- Directed by: Henry S. Miller
- Written by: Jonathan Brett
- Produced by: Blair Rosenfeld Susan Dickey Michelle Kalsi
- Starring: Van Hansis Cody Horn Thorsten Kaye
- Release date: October 14, 2011;
- Running time: 86 minutes
- Language: English

= Occupant =

Occupant is a 2011 American thriller film featuring Van Hansis as Danny, a young New Yorker about to inherit an old apartment. It was written by Jonathan Brett and directed by Henry S. Miller and shot in New York City, USA. It also stars Cody Horn and Thorsten Kaye.

The film premiered on the opening night of the Gotham Screen Film Festival & Screenplay Contest on October 14, 2011, in New York City. On October 18, 2011, the film was released on-demand in many cable systems and on most digital platforms (i.e., iTunes, Amazon, Blockbuster, PlayStation) in the U.S. and Canada. A full list of providers, as well as trailers, interviews and other information can be viewed at the movie's website. The DVD was released in November 2011.

==Synopsis==
Occupant is a psychological thriller about the value of patience and the importance of human contact.

The film opens as an old woman dies in her bed. The following day, her estranged grandson, Danny, comes to the rent-controlled apartment to ID the body, and the building's strange doorman encourages him to squat in the apartment until a lawyer can transfer the lease to Danny permanently.

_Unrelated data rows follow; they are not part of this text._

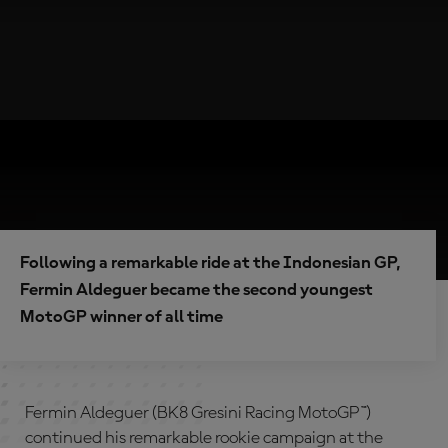
Following a remarkable ride at the Indonesian GP,
Fermin Aldeguer became the second youngest
MotoGP winner of all time
Fermin Aldeguer (BK8 Gresini Racing MotoGP™)
continued his remarkable rookie campaign at the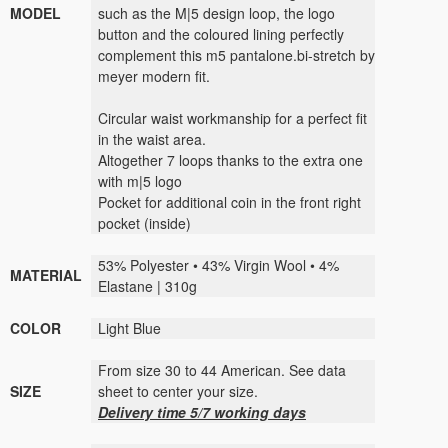
MODEL
such as the M|5 design loop, the logo
button and the coloured lining perfectly
complement this m5 pantalone.bi-stretch by
meyer modern fit.
Circular waist workmanship for a perfect fit
in the waist area.
Altogether 7 loops thanks to the extra one
with m|5 logo
Pocket for additional coin in the front right
pocket (inside)
53% Polyester • 43% Virgin Wool • 4%
MATERIAL
Elastane | 310g
COLOR
Light Blue
From size 30 to 44 American. See data
SIZE
sheet to center your size.
Delivery time 5/7 working days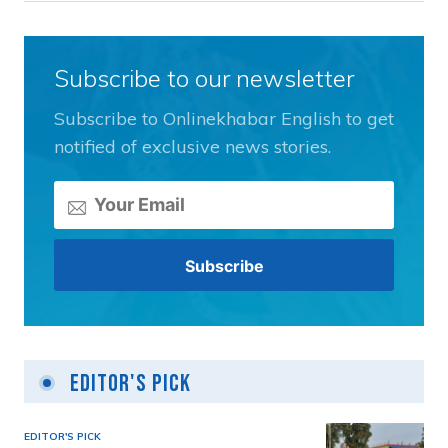
Subscribe to our newsletter
Subscribe to Onlinekhabar English to get
notified of exclusive news stories.
Editor's Pick
EDITOR'S PICK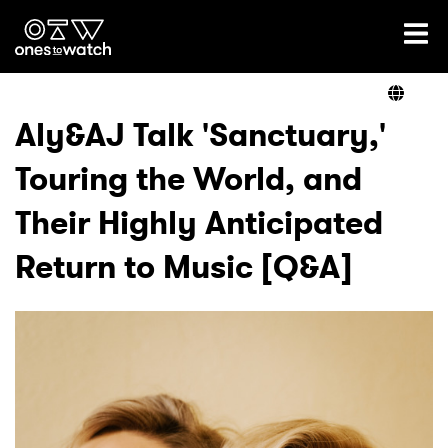
Ones2Watch Home
Artists
Aly&AJ Talk 'Sanctuary,'
Touring the World, and
Genre
Their Highly Anticipated
Read
Return to Music [Q&A]
Videos
Podcast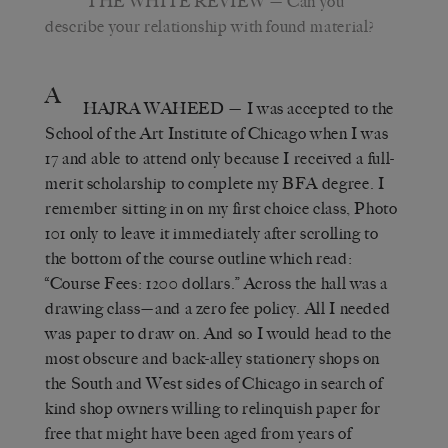
THE WHITE REVIEW
— Can you
describe your relationship with found material?
A
HAJRA WAHEED
— I was accepted to the
School of the Art Institute of Chicago when I was
17 and able to attend only because I received a full-
merit scholarship to complete my BFA degree. I
remember sitting in on my first choice class, Photo
101 only to leave it immediately after scrolling to
the bottom of the course outline which read:
“Course Fees: 1200 dollars.” Across the hall was a
drawing class—and a zero fee policy. All I needed
was paper to draw on. And so I would head to the
most obscure and back-alley stationery shops on
the South and West sides of Chicago in search of
kind shop owners willing to relinquish paper for
free that might have been aged from years of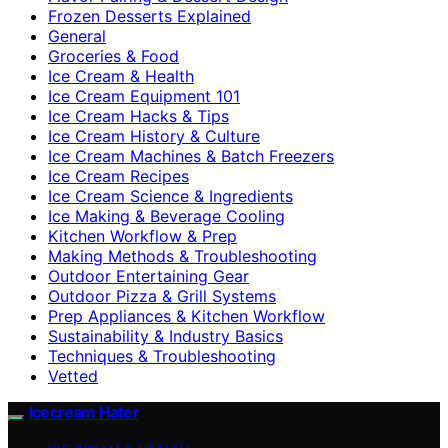
Frozen Desserts Explained
General
Groceries & Food
Ice Cream & Health
Ice Cream Equipment 101
Ice Cream Hacks & Tips
Ice Cream History & Culture
Ice Cream Machines & Batch Freezers
Ice Cream Recipes
Ice Cream Science & Ingredients
Ice Making & Beverage Cooling
Kitchen Workflow & Prep
Making Methods & Troubleshooting
Outdoor Entertaining Gear
Outdoor Pizza & Grill Systems
Prep Appliances & Kitchen Workflow
Sustainability & Industry Basics
Techniques & Troubleshooting
Vetted
Icecream Hater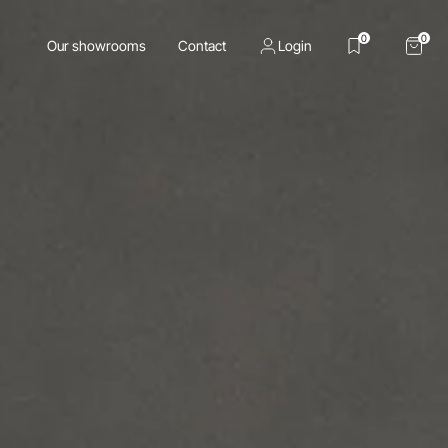
0
0
Our showrooms
Contact
Login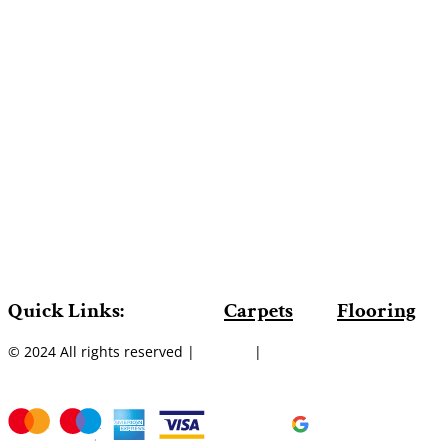
Quick Links:
Carpets
Flooring
© 2024 All rights reserved |
Sitemap
|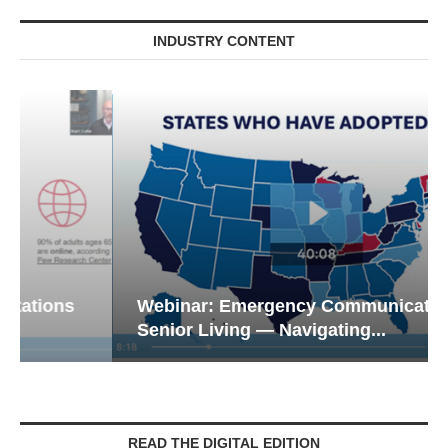
INDUSTRY CONTENT
Webinar: Emergency Communications in
Senior Living — Navigating...
READ THE DIGITAL EDITION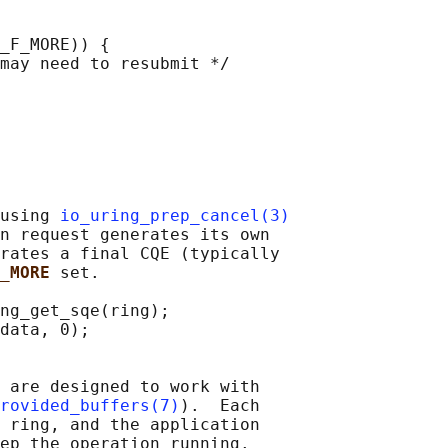
_F_MORE)) {

may need to resubmit */

using 
io_uring_prep_cancel(3)
n request generates its own

rates a final CQE (typically

_MORE 
set.

ng_get_sqe(ring);

data, 0);

 are designed to work with

rovided_buffers(7)
).  Each

 ring, and the application

ep the operation running.
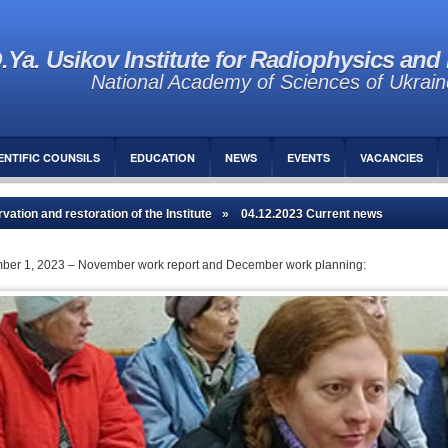
.Ya. Usikov Institute for Radiophysics and 
National Academy of Sciences of Ukrain
ENTIFIC COUNSILS
EDUCATION
NEWS
EVENTS
VACANCIES
vation and restoration of the Institute
» 04.12.2023 Current news
ecember 1, 2023 – November work report and December work planning: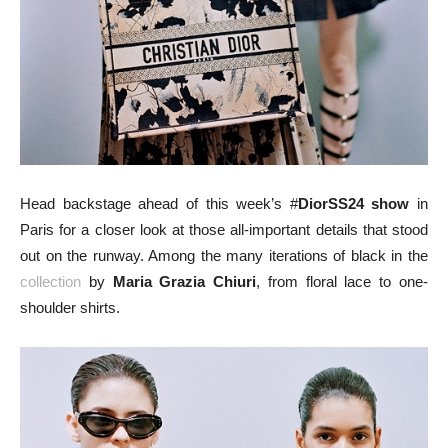
Head backstage ahead of this week’s #
DiorSS24 show
in
Paris for a closer look at those all-important details that stood
out on the runway. Among the many iterations of black in the
collection
by
Maria Grazia Chiuri
, from floral lace to one-
shoulder shirts.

Danny is instructed to not leave the apartment for 12 days by the lawyer and then by the doorman Joe. Joe becomes his only contact to the outside world and brings him groceries, since if Danny leaves the apartment himself, the landlord could lock him out. After about three or four days, he starts to change from the guy who had to be convinced to stay in the apartment to a guy who feels that the apartment was for him, and only him. As the days progress further, Danny begins to suffer from cabin fever, leading to delusions and hallucinations. At the same time, strange things begin to happen and other people who enter the apartment go missing.

By the ninth day, Danny's cabin fever has progressed to the extreme. Danny’s cat, Ziggy, goes missing, then Danny discovers a bloody claw and starts smashing through walls, thinking Ziggy is hidden in the crawl space. The doorbell buzzes and a neighbor tells him to keep down the racket. Then the power goes out.

On day 10, Danny requests razor wire and cutters from Joe. Danny explains to Joe that he thinks the landlord stole his cat and cut his power. He tries to turn on a light to prove that his power is out and the light comes on, which first confuses Danny and then it clicks for him that the landlord must be messing with his head. He then sets up the razor wire in his apartment as a series of booby traps. When he later calls for Joe, a new doorman shows up, claiming that Joe is sick and Danny must leave the apartment.

Danny, set off by the loss of his cat and the doorman he knows, begins making crude weapons from things around the house.

Day 11 opens with him on the couch surrounded with razor wire, holding a crude weapon made from a tennis racket. The power is off again. When the power comes back on, he starts smashing a chair, once again making too much noise. Another buzz of the doorbell brings the police, telling him to keep down the racket. The police officer also asks what the smell in the apartment is. Danny answers that it is dinner. Danny re-enters the apartment and opens a casserole in the oven to find his pet cat charred.

On day 12, he calls his lawyer and gets no answer. He then constructs another crude weapon of nails in a swinging door. He stands in front of the door and flashes back to some better times, then sees his dead grandmother’s face as she died and uses the swinging door weapon on himself. Later in the day, the doorbell buzzes and it’s his lawyer, telling him the court order came through and the apartment is finally his.

The movie ends with the son of the new tenants finding the video blog camera hidden in a piano. The child watches the SD card which reveals that Danny was a sleepwalker, who murdered every person and animal that entered the apartment.

== Cast ==

- Van Hansis as Danny Hill
- Cody Horn as Sharleen Hunt
- Thorsten Kaye as Joe
- Jamie Harrold as Harold

== Reception ==
HorrorNews described the film as "an interesting character study." In a positive review, New York Daily News said, "We like how director Henry Miller shoots the film. On screen, the building seems to hum. More than terrifying, the interiors and exterior, hallways and foyer, kitchens and closets, all seem to have depth, anger and emotion. It's like the building has tentacles sucking the tenant in."